Recorded information:
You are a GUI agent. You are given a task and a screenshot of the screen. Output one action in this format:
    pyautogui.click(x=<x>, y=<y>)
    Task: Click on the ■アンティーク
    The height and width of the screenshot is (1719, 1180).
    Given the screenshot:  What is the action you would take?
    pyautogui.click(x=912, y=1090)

---

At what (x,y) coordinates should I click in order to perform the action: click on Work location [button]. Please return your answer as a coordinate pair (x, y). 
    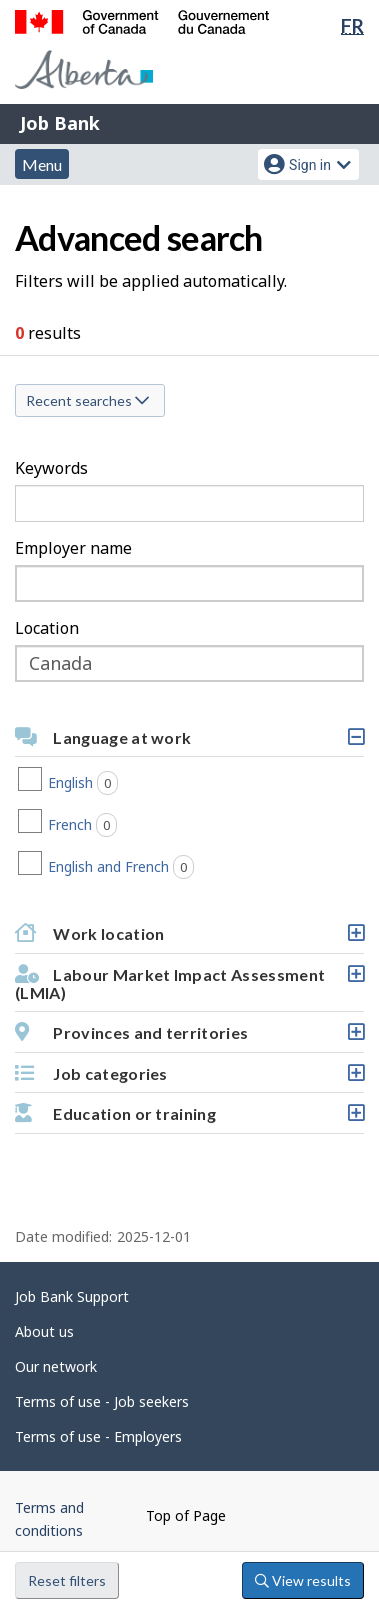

Task prompt: Beginning at the line with "You are a GUI" and ending at the line with "The height and", reproduce each line of the data above exactly, and add no other lines.

Response for this exercise:
You are a GUI agent. You are given a task and a screenshot of the screen. Output one action in this format:
    pyautogui.click(x=<x>, y=<y>)
    Task: Click on the ■アンティーク
    The height and width of the screenshot is (1719, 1180).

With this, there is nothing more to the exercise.